Hang time?
If a basketball player has a vertical leap of about 30 inches, what is his hang time? V-48T^2
Hang time to the nearest tenth in seconds.
:-)
To calculate the hang time of the basketball player, we can use the hang time formula: V = 48 * T^2, where V represents the vertical leap in inches and T represents the hang time in seconds.

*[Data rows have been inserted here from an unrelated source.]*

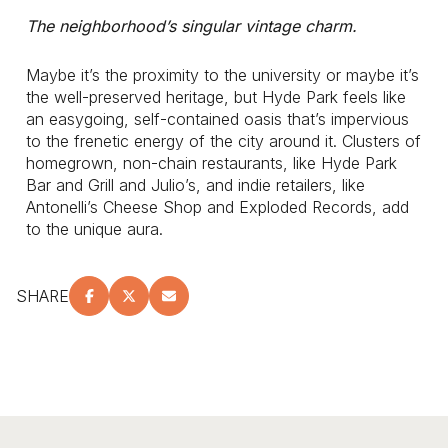
The neighborhood’s singular vintage charm.
Maybe it’s the proximity to the university or maybe it’s
the well-preserved heritage, but Hyde Park feels like
an easygoing, self-contained oasis that’s impervious
to the frenetic energy of the city around it. Clusters of
homegrown, non-chain restaurants, like Hyde Park
Bar and Grill and Julio’s, and indie retailers, like
Antonelli’s Cheese Shop and Exploded Records, add
to the unique aura.
SHARE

In this case, the vertical leap is given as 30 inches. We can substitute this value into the formula:
30 = 48 * T^2
Now, let's solve for T. Divide both sides of the equation by 48:
30/48 = T^2
0.625 = T^2
To find T, we need to take the square root of both sides of the equation. However, since the measurement is for time, we discard the negative solution:
√0.625 = T
T ≈ ±0.791
Since the value of time can't be negative, we discard the negative solution. Therefore, the approximate hang time is 0.791 seconds, rounded to the nearest tenth.
To find the hang time, we can use the formula V = 48T^2, where V represents the vertical leap in inches and T is the hang time in seconds.
Given that the basketball player has a vertical leap of about 30 inches, we can substitute V = 30 into the formula:
30 = 48T^2
To find T, we need to isolate the T^2 term. Divide both sides of the equation by 48:
30/48 = T^2
Simplify the fraction:
5/8 = T^2
To find T, take the square root of both sides:
√(5/8) = √(T^2)
Simplify:
√(5/8) = T
To calculate the square root of 5/8, we get approximately 0.707. Therefore, the hang time T is approximately 0.707 seconds, rounded to the nearest tenth.
So the basketball player's hang time is about 0.7 seconds.